Subclustering Analysis (Optional)

Overview

Subclustering analysis is a powerful technique for studying specific cell populations in greater detail. This feature allows you to analyze subclustered populations, such as T cells or fibroblasts, after initial CASSIA annotation.

Quick Start

CASSIA.runCASSIA_subclusters(
    marker = subcluster_results,
    major_cluster_info = "cd8 t cell",
    output_name = "subclustering_results",
    model = "anthropic/claude-sonnet-4.5",
    provider = "openrouter"
)
Python

Input

Workflow Summary

  1. Initial CASSIA analysis on full dataset
  2. Subcluster extraction and processing (using Seurat or Scanpy)
  3. Marker identification for subclusters
  4. CASSIA subclustering analysis
  5. Uncertainty assessment (optional)

Required Input

  • Marker genes: DataFrame or file path containing marker genes for each subcluster (output from FindAllMarkers in Seurat or sc.tl.rank_genes_groups in Scanpy)

We recommend applying the default CASSIA first.
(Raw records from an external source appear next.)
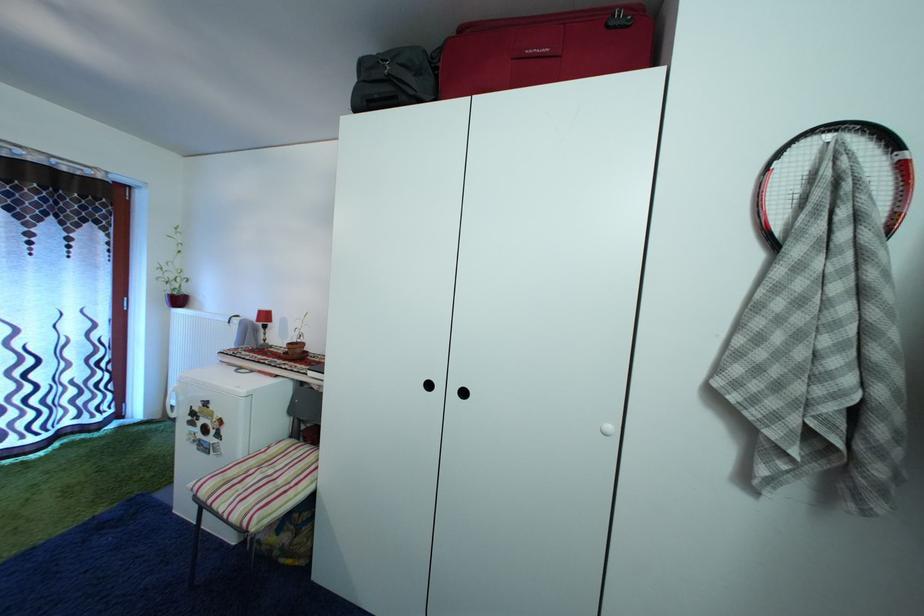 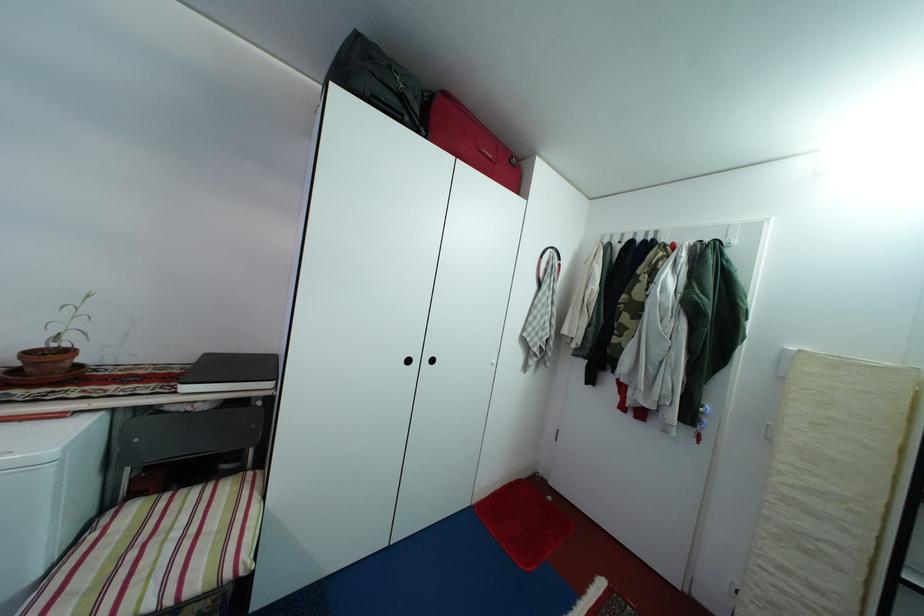 Locate, in the second image, the point that corresponds to the point at 298,351 in the first image.

(38, 361) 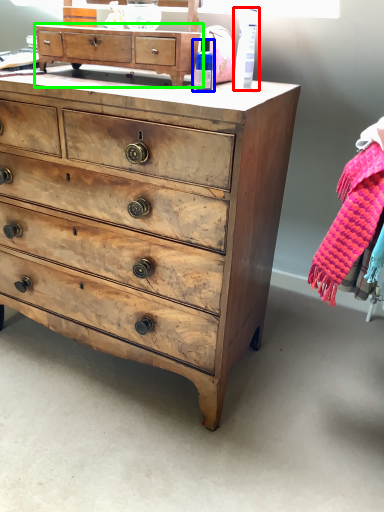 Question: Which object is the closest to the toiletry (highlighted by a red box)? Choose among these: toiletry (highlighted by a blue box) or chest of drawers (highlighted by a green box).

Choices:
 (A) toiletry
 (B) chest of drawers

Answer: (A) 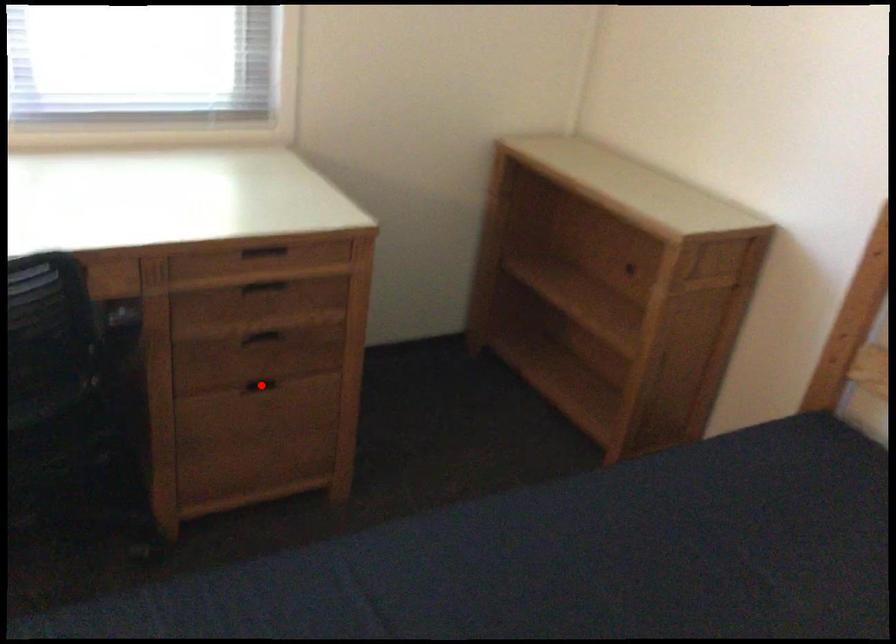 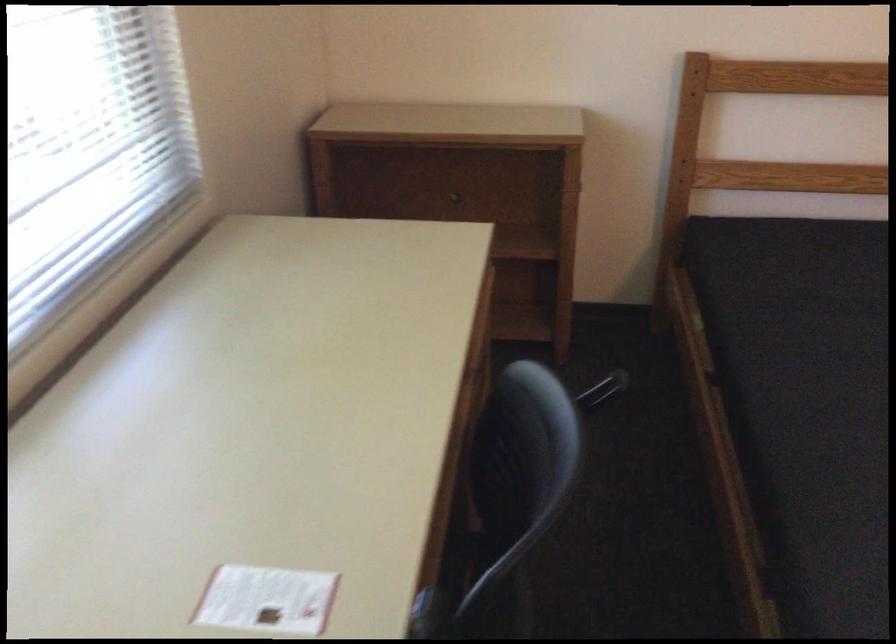 Question: I am providing you with two images of the same scene from different viewpoints. A red point is marked on the first image. Can you still see the location of the red point in image 2?

Choices:
 (A) Yes
 (B) No

Answer: (B) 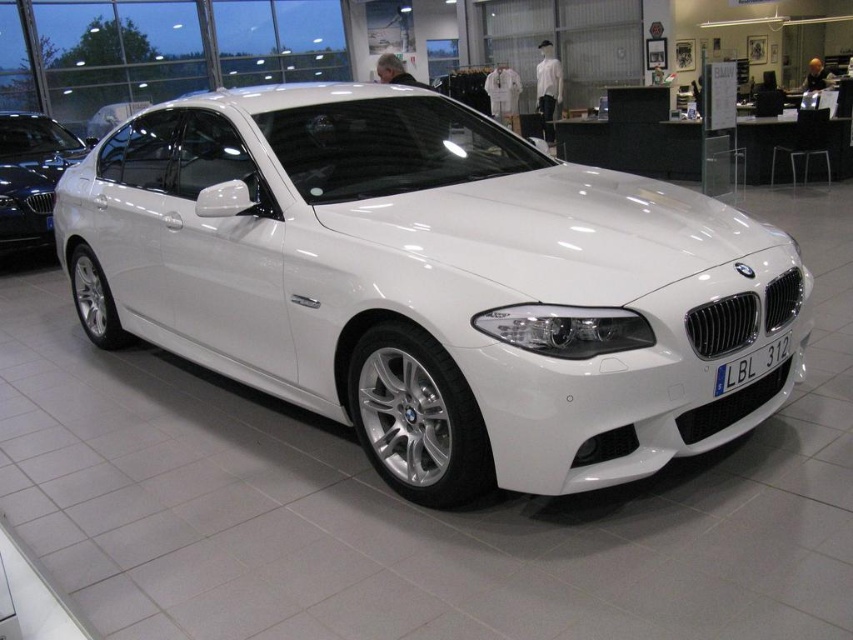 You are a photographer trying to capture the white glossy car at center without the black plastic license plate at front appearing in the shot. How can you adjust your camera angle to achieve this?

Since the white glossy car at center is in front of the black plastic license plate at front, you can position your camera to focus on the side or rear of the white glossy car at center where the license plate is not visible.

You are a delivery person who needs to load a package onto a shelf that is 1.8 meters tall. You have to walk past the white glossy sedan at center and the black plastic license plate at front. Which object will you have to look up more to see the top of?

The white glossy sedan at center has a greater height compared to the black plastic license plate at front, so you will have to look up more to see the top of the white glossy sedan at center. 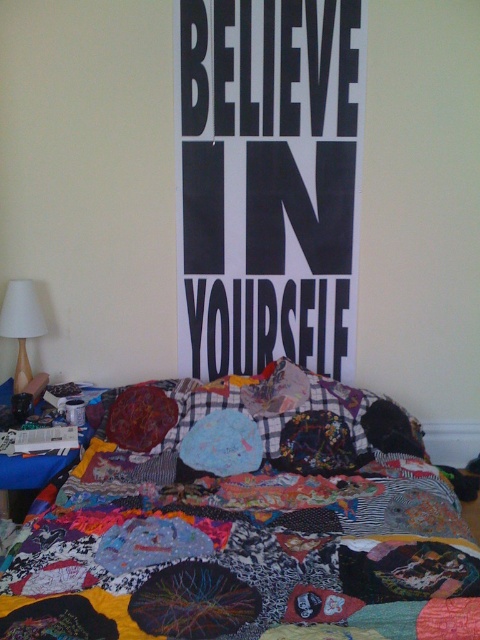 Where is the patchwork quilt at center located in the scene?

The patchwork quilt at center is located at point (250, 534). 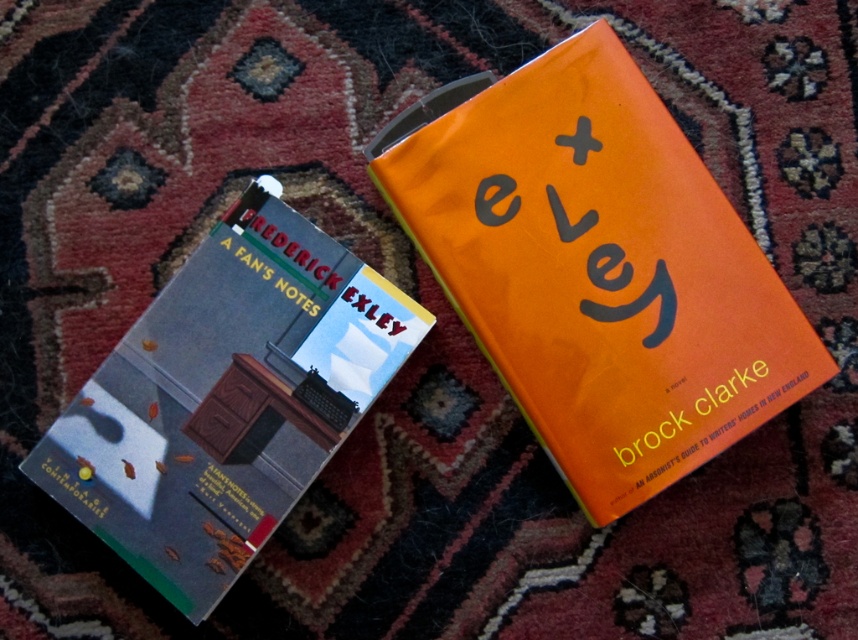 You are organizing books on a shelf and need to place the orange matte book at upper right and the hardcover book at left. According to their positions in the image, which book should be placed to the right side of the shelf?

The orange matte book at upper right should be placed to the right side of the shelf because it is positioned to the right of the hardcover book at left in the image.

You are organizing a bookshelf and need to place both the orange matte book at upper right and the hardcover book at left. What is the minimum distance you need to leave between them to ensure they are properly spaced?

The minimum distance you need to leave between the orange matte book at upper right and the hardcover book at left is 10.78 inches to ensure proper spacing. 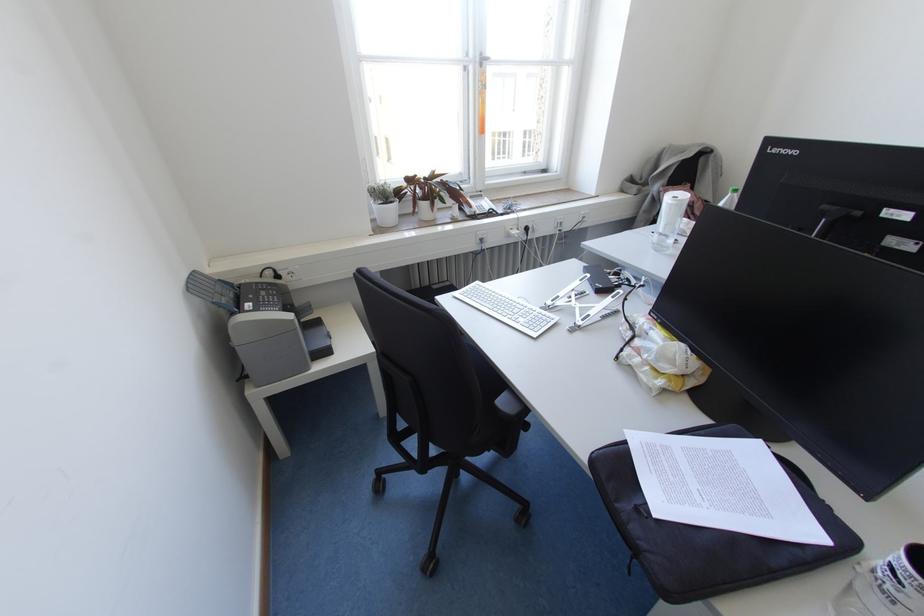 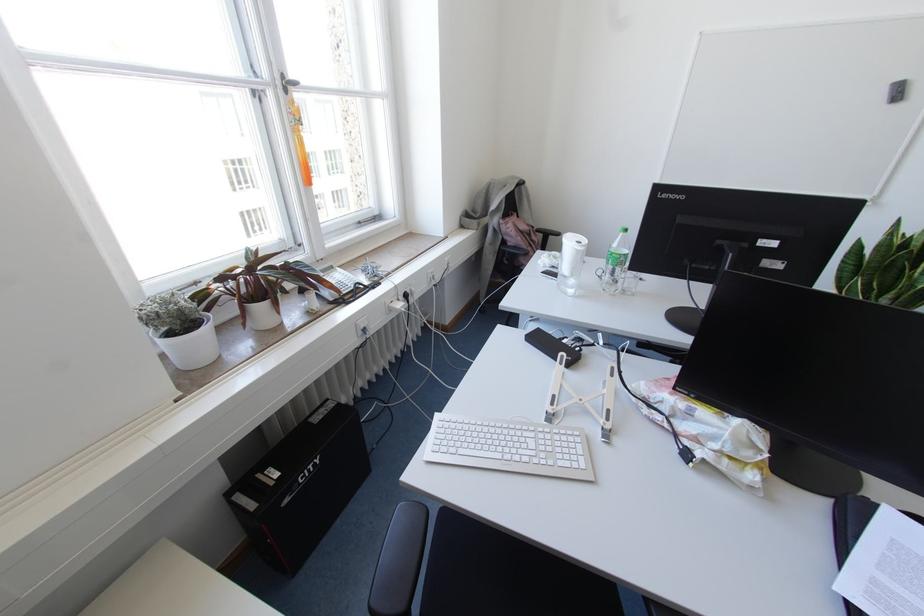 Find the pixel in the second image that matches point 431,204 in the first image.

(274, 302) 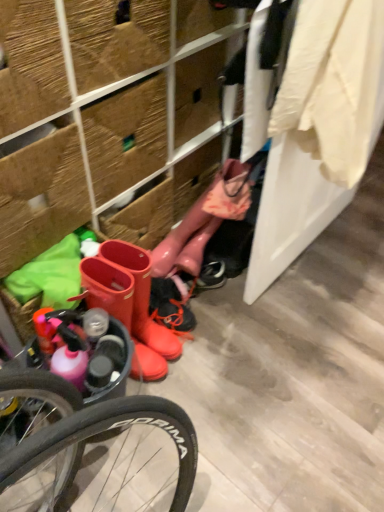 In the scene shown: In order to face rubber boots at center, should I rotate leftwards or rightwards?

To align with it, rotate left about 8.569°.

The image size is (384, 512). What do you see at coordinates (204, 221) in the screenshot? I see `glossy rubber boot at center` at bounding box center [204, 221].

Find the location of a particular element. white cotton shirt at upper right is located at coordinates (333, 84).

In order to click on rubber boots at center in this screenshot , I will do `click(108, 288)`.

From the image's perspective, which is below, glossy rubber boot at center or white cotton shirt at upper right?

glossy rubber boot at center appears lower in the image.

Considering the sizes of objects glossy rubber boot at center and white cotton shirt at upper right in the image provided, who is thinner, glossy rubber boot at center or white cotton shirt at upper right?

glossy rubber boot at center is thinner.

Who is taller, glossy rubber boot at center or rubber boots at center?

With more height is rubber boots at center.

Is glossy rubber boot at center next to rubber boots at center?

No, glossy rubber boot at center is not making contact with rubber boots at center.

Looking at this image, in terms of size, does glossy rubber boot at center appear bigger or smaller than rubber boots at center?

glossy rubber boot at center is smaller than rubber boots at center.

How different are the orientations of glossy rubber boot at center and rubber boots at center in degrees?

5.17 degrees separate the facing orientations of glossy rubber boot at center and rubber boots at center.

Which of these two, glossy rubber boot at center or rubber boots at lower left, is thinner?

glossy rubber boot at center is thinner.

Based on their sizes in the image, would you say glossy rubber boot at center is bigger or smaller than rubber boots at lower left?

Considering their sizes, glossy rubber boot at center takes up less space than rubber boots at lower left.

From a real-world perspective, is glossy rubber boot at center over rubber boots at lower left?

No.

Is rubber boots at lower left at the back of glossy rubber boot at center?

Yes, rubber boots at lower left is at the back of glossy rubber boot at center.

Considering the sizes of white cotton shirt at upper right and rubber boots at lower left in the image, is white cotton shirt at upper right bigger or smaller than rubber boots at lower left?

white cotton shirt at upper right is smaller than rubber boots at lower left.

Does point (350, 102) come farther from viewer compared to point (82, 105)?

No, it is not.

Could you tell me if white cotton shirt at upper right is facing rubber boots at lower left?

No, white cotton shirt at upper right does not turn towards rubber boots at lower left.

From their relative heights in the image, would you say rubber boots at lower left is taller or shorter than rubber boots at center?

rubber boots at lower left is taller than rubber boots at center.

Is rubber boots at lower left with rubber boots at center?

No, rubber boots at lower left is not touching rubber boots at center.

Is rubber boots at lower left thinner than rubber boots at center?

In fact, rubber boots at lower left might be wider than rubber boots at center.

Is rubber boots at lower left not within rubber boots at center?

rubber boots at lower left is positioned outside rubber boots at center.

At what (x,y) coordinates should I click in order to perform the action: click on clothing in front of the rubber boots at center. Please return your answer as a coordinate pair (x, y). Looking at the image, I should click on (333, 84).

Which is in front, rubber boots at center or white cotton shirt at upper right?

white cotton shirt at upper right is closer to the camera.

Which of these two, rubber boots at center or white cotton shirt at upper right, is smaller?

Smaller between the two is rubber boots at center.

From the picture: From the image's perspective, is rubber boots at center above or below white cotton shirt at upper right?

Clearly, from the image's perspective, rubber boots at center is below white cotton shirt at upper right.

Which object is more forward, rubber boots at lower left or glossy rubber boot at center?

rubber boots at lower left is in front.

Locate an element on the screen. boot located underneath the rubber boots at lower left (from a real-world perspective) is located at coordinates (204, 221).

From the picture: From a real-world perspective, is rubber boots at lower left physically located above or below glossy rubber boot at center?

rubber boots at lower left is above glossy rubber boot at center.

Does rubber boots at lower left have a smaller size compared to glossy rubber boot at center?

No, rubber boots at lower left is not smaller than glossy rubber boot at center.

This screenshot has height=512, width=384. In order to click on clothing above the glossy rubber boot at center (from a real-world perspective) in this screenshot , I will do `click(333, 84)`.

Image resolution: width=384 pixels, height=512 pixels. Find the location of `boot that appears above the rubber boots at center (from the image's perspective)`. boot that appears above the rubber boots at center (from the image's perspective) is located at coordinates (204, 221).

Estimate the real-world distances between objects in this image. Which object is closer to rubber boots at center, white cotton shirt at upper right or rubber boots at lower left?

rubber boots at lower left is closer to rubber boots at center.

Which object lies nearer to the anchor point rubber boots at center, white cotton shirt at upper right or glossy rubber boot at center?

glossy rubber boot at center is closer to rubber boots at center.

In the scene shown: Looking at the image, which one is located closer to rubber boots at lower left, white cotton shirt at upper right or rubber boots at center?

Among the two, rubber boots at center is located nearer to rubber boots at lower left.

From the picture: Based on their spatial positions, is white cotton shirt at upper right or rubber boots at lower left closer to glossy rubber boot at center?

Based on the image, rubber boots at lower left appears to be nearer to glossy rubber boot at center.

When comparing their distances from rubber boots at lower left, does glossy rubber boot at center or rubber boots at center seem further?

Based on the image, rubber boots at center appears to be further to rubber boots at lower left.

Which object lies further to the anchor point glossy rubber boot at center, white cotton shirt at upper right or rubber boots at center?

white cotton shirt at upper right is positioned further to the anchor glossy rubber boot at center.

Considering their positions, is rubber boots at lower left positioned closer to glossy rubber boot at center than rubber boots at center?

rubber boots at lower left lies closer to glossy rubber boot at center than the other object.

From the image, which object appears to be nearer to glossy rubber boot at center, rubber boots at center or white cotton shirt at upper right?

Based on the image, rubber boots at center appears to be nearer to glossy rubber boot at center.

I want to click on clothing between rubber boots at lower left and rubber boots at center in the up-down direction, so click(x=333, y=84).

The width and height of the screenshot is (384, 512). Find the location of `clothing located between rubber boots at lower left and glossy rubber boot at center in the depth direction`. clothing located between rubber boots at lower left and glossy rubber boot at center in the depth direction is located at coordinates (333, 84).

The image size is (384, 512). Find the location of `footwear between white cotton shirt at upper right and glossy rubber boot at center along the z-axis`. footwear between white cotton shirt at upper right and glossy rubber boot at center along the z-axis is located at coordinates (108, 288).

Identify the location of boot between rubber boots at lower left and rubber boots at center in the vertical direction. (204, 221). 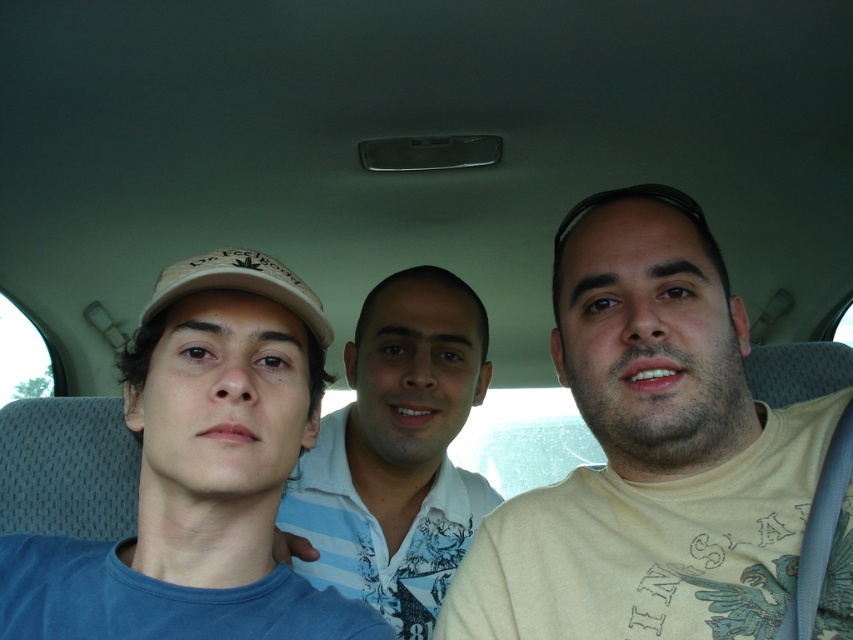 Who is shorter, white striped shirt at center or white matte baseball cap at center?

Standing shorter between the two is white matte baseball cap at center.

Which is more to the right, white striped shirt at center or white matte baseball cap at center?

From the viewer's perspective, white striped shirt at center appears more on the right side.

Where is `white striped shirt at center`? This screenshot has height=640, width=853. white striped shirt at center is located at coordinates (397, 452).

This screenshot has width=853, height=640. What are the coordinates of `white striped shirt at center` in the screenshot? It's located at (397, 452).

Who is more forward, (x=35, y=554) or (x=332, y=456)?

Point (x=35, y=554)

Does point (154, 460) lie in front of point (410, 616)?

Yes.

Is point (299, 340) more distant than point (310, 541)?

No, it is not.

Identify the location of blue cotton shirt at left. The image size is (853, 640). (199, 474).

Who is shorter, beige cotton shirt at center or white matte baseball cap at center?

With less height is white matte baseball cap at center.

Consider the image. Does beige cotton shirt at center have a lesser width compared to white matte baseball cap at center?

In fact, beige cotton shirt at center might be wider than white matte baseball cap at center.

Does point (767, 484) lie behind point (308, 310)?

Yes, it is.

Locate an element on the screen. This screenshot has height=640, width=853. beige cotton shirt at center is located at coordinates (650, 452). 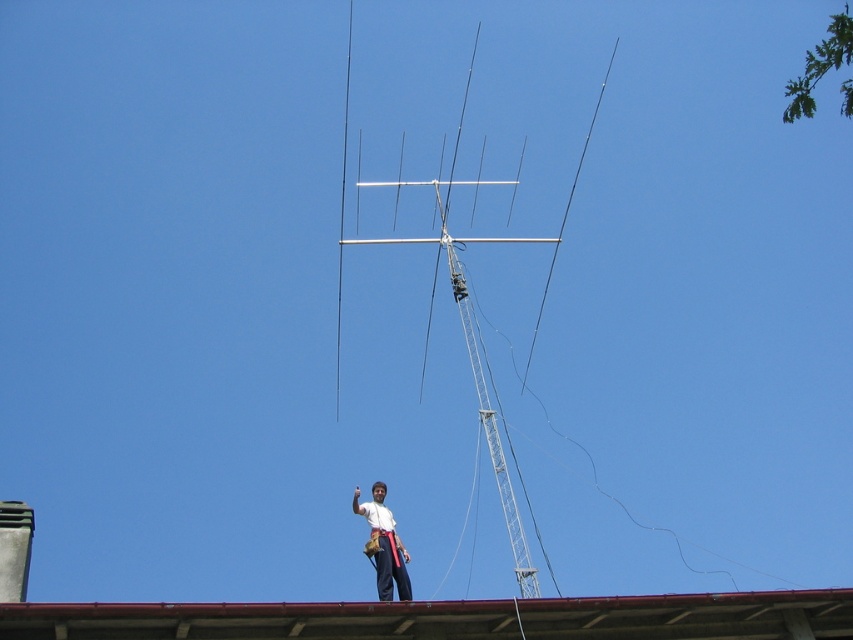 Question: From the image, what is the correct spatial relationship of red metal roof at center in relation to white fabric shirt at center?

Choices:
 (A) left
 (B) right

Answer: (A)

Question: Observing the image, what is the correct spatial positioning of red metal roof at center in reference to white fabric shirt at center?

Choices:
 (A) right
 (B) left

Answer: (B)

Question: Does red metal roof at center appear on the left side of white fabric shirt at center?

Choices:
 (A) yes
 (B) no

Answer: (A)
Then, on a target cluster, apply standard pipelines (Seurat/Scanpy) to subcluster and get marker results.

Parameters

Required Parameters

ParameterDescription
markerMarker genes for the subclusters (DataFrame or file path)
major_cluster_infoDescription of the parent cluster or context (e.g., "CD8+ T cells" or "cd8 t cell mixed with other celltypes")
output_nameBase name for the output CSV file
modelLLM model to use
providerAPI provider

Optional Parameters

ParameterDefaultDescription
temperature0Sampling temperature (0-1)
n_genes50Number of top marker genes to use

Uncertainty Assessment Functions

For more confident results, calculate consistency scores (CS) using multiple iterations:

runCASSIA_n_subcluster() - Run multiple annotation iterations:

CASSIA.runCASSIA_n_subcluster(
    n=5,
    marker=subcluster_results,
    major_cluster_info="cd8 t cell",
    base_output_name="subclustering_results_n",
    model="anthropic/claude-sonnet-4.5",
    temperature=0,
    provider="openrouter",
    max_workers=5,
    n_genes=50
)
Python
ParameterDescription
nNumber of iterations to run
base_output_nameBase name for output files (appended with iteration number)
max_workersNumber of parallel workers

runCASSIA_similarity_score_batch() - Calculate similarity scores across iterations:

CASSIA.runCASSIA_similarity_score_batch(
    marker = subcluster_results,
    file_pattern = "subclustering_results_n_*.csv",
    output_name = "subclustering_uncertainty",
    max_workers = 6,
    model = "anthropic/claude-sonnet-4.5",
    provider = "openrouter",
    main_weight = 0.5,
    sub_weight = 0.5
)
Python
ParameterDefaultDescription
file_pattern-Glob pattern matching iteration result files
main_weight0.5Weight for main cell type similarity
sub_weight0.5Weight for subtype similarity

Output

FileDescription
{output_name}.csvBasic CASSIA analysis results
{output_name}.htmlHTML report with visualizations
{output_name}_uncertainty.csvSimilarity scores (if uncertainty assessment is performed)

Automatic Report Generation: An HTML report is automatically generated alongside the CSV output for easy visualization of subclustering results.